[Data items]
== Segment start ==

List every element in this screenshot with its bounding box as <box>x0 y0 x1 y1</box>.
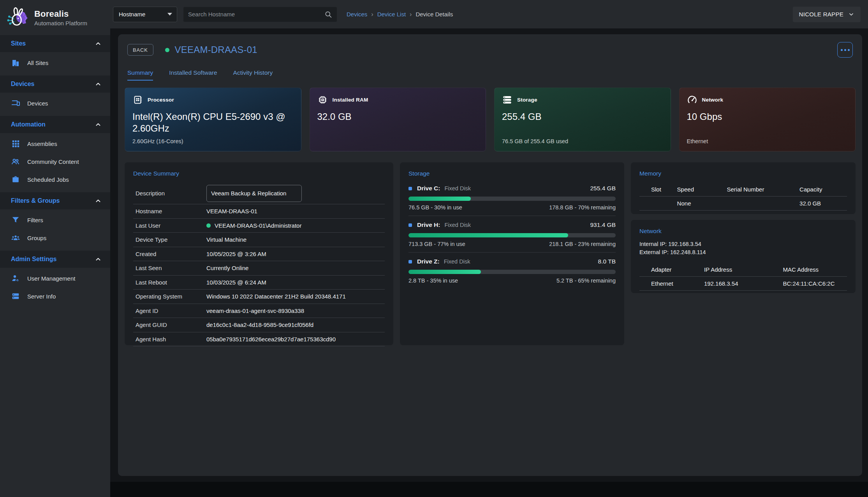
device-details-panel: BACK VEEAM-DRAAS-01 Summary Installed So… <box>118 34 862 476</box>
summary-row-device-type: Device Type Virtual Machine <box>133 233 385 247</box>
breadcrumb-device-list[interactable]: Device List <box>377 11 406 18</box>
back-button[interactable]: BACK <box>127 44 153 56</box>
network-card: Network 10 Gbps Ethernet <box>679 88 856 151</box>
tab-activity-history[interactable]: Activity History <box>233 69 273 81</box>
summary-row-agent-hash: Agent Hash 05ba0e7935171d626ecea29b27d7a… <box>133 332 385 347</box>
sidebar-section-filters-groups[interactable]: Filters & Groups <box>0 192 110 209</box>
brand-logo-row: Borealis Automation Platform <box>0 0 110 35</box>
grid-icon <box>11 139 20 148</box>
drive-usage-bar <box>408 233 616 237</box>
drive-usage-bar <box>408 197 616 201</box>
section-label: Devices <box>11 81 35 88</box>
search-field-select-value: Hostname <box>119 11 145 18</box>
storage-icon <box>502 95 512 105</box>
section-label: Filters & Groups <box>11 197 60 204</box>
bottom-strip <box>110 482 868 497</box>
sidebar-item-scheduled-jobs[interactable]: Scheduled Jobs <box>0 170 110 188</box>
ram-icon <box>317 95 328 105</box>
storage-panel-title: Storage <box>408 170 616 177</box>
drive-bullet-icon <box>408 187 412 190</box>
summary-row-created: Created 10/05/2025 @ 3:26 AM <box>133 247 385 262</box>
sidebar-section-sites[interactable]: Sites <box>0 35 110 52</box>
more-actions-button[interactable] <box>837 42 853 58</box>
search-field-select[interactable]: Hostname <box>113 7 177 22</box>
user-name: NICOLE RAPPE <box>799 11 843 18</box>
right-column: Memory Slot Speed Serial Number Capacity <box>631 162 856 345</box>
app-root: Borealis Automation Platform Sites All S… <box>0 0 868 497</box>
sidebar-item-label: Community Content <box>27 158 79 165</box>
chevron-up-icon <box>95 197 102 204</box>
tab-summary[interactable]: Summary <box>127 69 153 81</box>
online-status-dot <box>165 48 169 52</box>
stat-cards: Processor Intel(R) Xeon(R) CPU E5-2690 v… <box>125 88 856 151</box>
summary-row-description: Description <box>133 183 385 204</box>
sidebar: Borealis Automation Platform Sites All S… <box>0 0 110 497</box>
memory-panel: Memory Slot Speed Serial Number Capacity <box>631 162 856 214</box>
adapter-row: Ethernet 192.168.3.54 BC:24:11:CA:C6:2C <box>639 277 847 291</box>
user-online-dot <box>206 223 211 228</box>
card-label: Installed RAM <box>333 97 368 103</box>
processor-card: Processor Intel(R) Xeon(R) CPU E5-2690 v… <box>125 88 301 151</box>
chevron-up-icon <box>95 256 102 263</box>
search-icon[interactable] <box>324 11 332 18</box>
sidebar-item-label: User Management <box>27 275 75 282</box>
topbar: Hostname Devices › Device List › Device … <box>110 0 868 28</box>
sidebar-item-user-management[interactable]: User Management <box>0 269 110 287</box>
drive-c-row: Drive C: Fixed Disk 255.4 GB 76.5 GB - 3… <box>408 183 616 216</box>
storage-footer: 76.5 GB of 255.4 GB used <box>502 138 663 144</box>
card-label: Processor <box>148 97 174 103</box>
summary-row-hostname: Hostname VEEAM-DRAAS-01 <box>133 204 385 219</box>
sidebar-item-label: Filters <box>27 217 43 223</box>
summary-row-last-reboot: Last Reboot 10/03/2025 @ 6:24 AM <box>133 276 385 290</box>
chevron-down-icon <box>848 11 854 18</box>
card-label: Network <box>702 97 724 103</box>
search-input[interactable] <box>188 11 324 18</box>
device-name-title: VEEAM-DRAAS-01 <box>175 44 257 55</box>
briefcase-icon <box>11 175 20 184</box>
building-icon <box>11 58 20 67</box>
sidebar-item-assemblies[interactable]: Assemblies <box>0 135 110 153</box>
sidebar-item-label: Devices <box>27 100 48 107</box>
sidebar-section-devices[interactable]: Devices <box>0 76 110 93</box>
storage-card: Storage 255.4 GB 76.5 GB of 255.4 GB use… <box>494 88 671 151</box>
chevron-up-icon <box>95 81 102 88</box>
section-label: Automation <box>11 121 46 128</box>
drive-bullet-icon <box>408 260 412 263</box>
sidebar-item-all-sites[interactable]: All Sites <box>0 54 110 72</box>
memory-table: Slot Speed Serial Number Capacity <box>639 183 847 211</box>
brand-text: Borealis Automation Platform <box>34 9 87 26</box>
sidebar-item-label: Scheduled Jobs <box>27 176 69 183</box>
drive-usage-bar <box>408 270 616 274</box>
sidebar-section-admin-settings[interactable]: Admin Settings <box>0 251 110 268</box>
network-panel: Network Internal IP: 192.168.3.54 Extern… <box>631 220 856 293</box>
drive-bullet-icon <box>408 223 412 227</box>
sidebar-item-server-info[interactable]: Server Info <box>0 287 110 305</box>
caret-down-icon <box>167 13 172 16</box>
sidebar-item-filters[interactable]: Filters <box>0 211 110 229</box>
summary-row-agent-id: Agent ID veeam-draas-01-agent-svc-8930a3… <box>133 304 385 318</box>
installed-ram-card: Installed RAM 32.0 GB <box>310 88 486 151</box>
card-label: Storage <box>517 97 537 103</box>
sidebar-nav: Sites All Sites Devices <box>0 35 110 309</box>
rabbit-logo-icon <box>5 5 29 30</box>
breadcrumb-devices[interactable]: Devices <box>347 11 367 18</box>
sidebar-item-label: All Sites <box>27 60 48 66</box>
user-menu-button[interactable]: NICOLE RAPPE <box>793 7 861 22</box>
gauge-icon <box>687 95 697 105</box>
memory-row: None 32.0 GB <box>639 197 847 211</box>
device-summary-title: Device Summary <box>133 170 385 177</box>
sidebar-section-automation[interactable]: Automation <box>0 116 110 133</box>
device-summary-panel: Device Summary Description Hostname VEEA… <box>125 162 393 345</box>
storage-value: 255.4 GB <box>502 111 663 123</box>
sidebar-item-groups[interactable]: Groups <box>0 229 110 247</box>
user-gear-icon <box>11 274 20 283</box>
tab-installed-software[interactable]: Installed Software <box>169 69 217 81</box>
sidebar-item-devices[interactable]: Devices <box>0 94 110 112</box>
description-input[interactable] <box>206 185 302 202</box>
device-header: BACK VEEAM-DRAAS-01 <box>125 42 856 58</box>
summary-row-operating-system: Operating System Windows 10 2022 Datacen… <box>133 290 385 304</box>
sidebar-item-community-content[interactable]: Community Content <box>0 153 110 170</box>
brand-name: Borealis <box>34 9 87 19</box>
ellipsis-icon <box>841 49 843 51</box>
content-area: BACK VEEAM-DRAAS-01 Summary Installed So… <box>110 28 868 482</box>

== Segment end ==

Requirement: Print all the lines above exactly as they are, but without the pictures.

Solved exercise:
List every element in this screenshot with its bounding box as <box>x0 y0 x1 y1</box>.
device-details-panel: BACK VEEAM-DRAAS-01 Summary Installed So… <box>118 34 862 476</box>
summary-row-device-type: Device Type Virtual Machine <box>133 233 385 247</box>
breadcrumb-device-list[interactable]: Device List <box>377 11 406 18</box>
back-button[interactable]: BACK <box>127 44 153 56</box>
network-card: Network 10 Gbps Ethernet <box>679 88 856 151</box>
tab-activity-history[interactable]: Activity History <box>233 69 273 81</box>
summary-row-agent-hash: Agent Hash 05ba0e7935171d626ecea29b27d7a… <box>133 332 385 347</box>
sidebar-section-filters-groups[interactable]: Filters & Groups <box>0 192 110 209</box>
brand-logo-row: Borealis Automation Platform <box>0 0 110 35</box>
grid-icon <box>11 139 20 148</box>
drive-usage-bar <box>408 233 616 237</box>
drive-usage-bar <box>408 197 616 201</box>
section-label: Devices <box>11 81 35 88</box>
search-field-select-value: Hostname <box>119 11 145 18</box>
storage-icon <box>502 95 512 105</box>
section-label: Filters & Groups <box>11 197 60 204</box>
bottom-strip <box>110 482 868 497</box>
sidebar-item-scheduled-jobs[interactable]: Scheduled Jobs <box>0 170 110 188</box>
ram-icon <box>317 95 328 105</box>
storage-panel-title: Storage <box>408 170 616 177</box>
drive-bullet-icon <box>408 187 412 190</box>
summary-row-created: Created 10/05/2025 @ 3:26 AM <box>133 247 385 262</box>
sidebar-section-sites[interactable]: Sites <box>0 35 110 52</box>
more-actions-button[interactable] <box>837 42 853 58</box>
search-field-select[interactable]: Hostname <box>113 7 177 22</box>
user-name: NICOLE RAPPE <box>799 11 843 18</box>
right-column: Memory Slot Speed Serial Number Capacity <box>631 162 856 345</box>
app-root: Borealis Automation Platform Sites All S… <box>0 0 868 497</box>
sidebar-item-label: Community Content <box>27 158 79 165</box>
chevron-up-icon <box>95 197 102 204</box>
tab-summary[interactable]: Summary <box>127 69 153 81</box>
online-status-dot <box>165 48 169 52</box>
stat-cards: Processor Intel(R) Xeon(R) CPU E5-2690 v… <box>125 88 856 151</box>
summary-row-description: Description <box>133 183 385 204</box>
sidebar: Borealis Automation Platform Sites All S… <box>0 0 110 497</box>
memory-panel: Memory Slot Speed Serial Number Capacity <box>631 162 856 214</box>
adapter-row: Ethernet 192.168.3.54 BC:24:11:CA:C6:2C <box>639 277 847 291</box>
user-online-dot <box>206 223 211 228</box>
card-label: Installed RAM <box>333 97 368 103</box>
processor-card: Processor Intel(R) Xeon(R) CPU E5-2690 v… <box>125 88 301 151</box>
chevron-up-icon <box>95 256 102 263</box>
search-icon[interactable] <box>324 11 332 18</box>
sidebar-item-label: User Management <box>27 275 75 282</box>
topbar: Hostname Devices › Device List › Device … <box>110 0 868 28</box>
sidebar-item-user-management[interactable]: User Management <box>0 269 110 287</box>
drive-c-row: Drive C: Fixed Disk 255.4 GB 76.5 GB - 3… <box>408 183 616 216</box>
storage-footer: 76.5 GB of 255.4 GB used <box>502 138 663 144</box>
card-label: Processor <box>148 97 174 103</box>
summary-row-hostname: Hostname VEEAM-DRAAS-01 <box>133 204 385 219</box>
sidebar-item-label: Filters <box>27 217 43 223</box>
summary-row-last-reboot: Last Reboot 10/03/2025 @ 6:24 AM <box>133 276 385 290</box>
chevron-down-icon <box>848 11 854 18</box>
card-label: Network <box>702 97 724 103</box>
search-input[interactable] <box>188 11 324 18</box>
device-name-title: VEEAM-DRAAS-01 <box>175 44 257 55</box>
briefcase-icon <box>11 175 20 184</box>
building-icon <box>11 58 20 67</box>
sidebar-item-assemblies[interactable]: Assemblies <box>0 135 110 153</box>
sidebar-item-label: Devices <box>27 100 48 107</box>
sidebar-section-devices[interactable]: Devices <box>0 76 110 93</box>
storage-card: Storage 255.4 GB 76.5 GB of 255.4 GB use… <box>494 88 671 151</box>
chevron-up-icon <box>95 81 102 88</box>
section-label: Automation <box>11 121 46 128</box>
drive-bullet-icon <box>408 260 412 263</box>
sidebar-item-all-sites[interactable]: All Sites <box>0 54 110 72</box>
memory-table: Slot Speed Serial Number Capacity <box>639 183 847 211</box>
brand-text: Borealis Automation Platform <box>34 9 87 26</box>
sidebar-item-label: Scheduled Jobs <box>27 176 69 183</box>
drive-usage-bar <box>408 270 616 274</box>
sidebar-section-admin-settings[interactable]: Admin Settings <box>0 251 110 268</box>
network-panel: Network Internal IP: 192.168.3.54 Extern… <box>631 220 856 293</box>
drive-bullet-icon <box>408 223 412 227</box>
sidebar-item-server-info[interactable]: Server Info <box>0 287 110 305</box>
caret-down-icon <box>167 13 172 16</box>
sidebar-item-filters[interactable]: Filters <box>0 211 110 229</box>
summary-row-agent-id: Agent ID veeam-draas-01-agent-svc-8930a3… <box>133 304 385 318</box>
installed-ram-card: Installed RAM 32.0 GB <box>310 88 486 151</box>
card-label: Storage <box>517 97 537 103</box>
sidebar-nav: Sites All Sites Devices <box>0 35 110 309</box>
rabbit-logo-icon <box>5 5 29 30</box>
breadcrumb-devices[interactable]: Devices <box>347 11 367 18</box>
sidebar-item-label: All Sites <box>27 60 48 66</box>
user-menu-button[interactable]: NICOLE RAPPE <box>793 7 861 22</box>
gauge-icon <box>687 95 697 105</box>
memory-row: None 32.0 GB <box>639 197 847 211</box>
device-summary-title: Device Summary <box>133 170 385 177</box>
sidebar-section-automation[interactable]: Automation <box>0 116 110 133</box>
device-summary-panel: Device Summary Description Hostname VEEA… <box>125 162 393 345</box>
storage-value: 255.4 GB <box>502 111 663 123</box>
sidebar-item-groups[interactable]: Groups <box>0 229 110 247</box>
user-gear-icon <box>11 274 20 283</box>
tab-installed-software[interactable]: Installed Software <box>169 69 217 81</box>
sidebar-item-devices[interactable]: Devices <box>0 94 110 112</box>
description-input[interactable] <box>206 185 302 202</box>
device-header: BACK VEEAM-DRAAS-01 <box>125 42 856 58</box>
summary-row-operating-system: Operating System Windows 10 2022 Datacen… <box>133 290 385 304</box>
sidebar-item-community-content[interactable]: Community Content <box>0 153 110 170</box>
brand-name: Borealis <box>34 9 87 19</box>
ellipsis-icon <box>841 49 843 51</box>
content-area: BACK VEEAM-DRAAS-01 Summary Installed So… <box>110 28 868 482</box>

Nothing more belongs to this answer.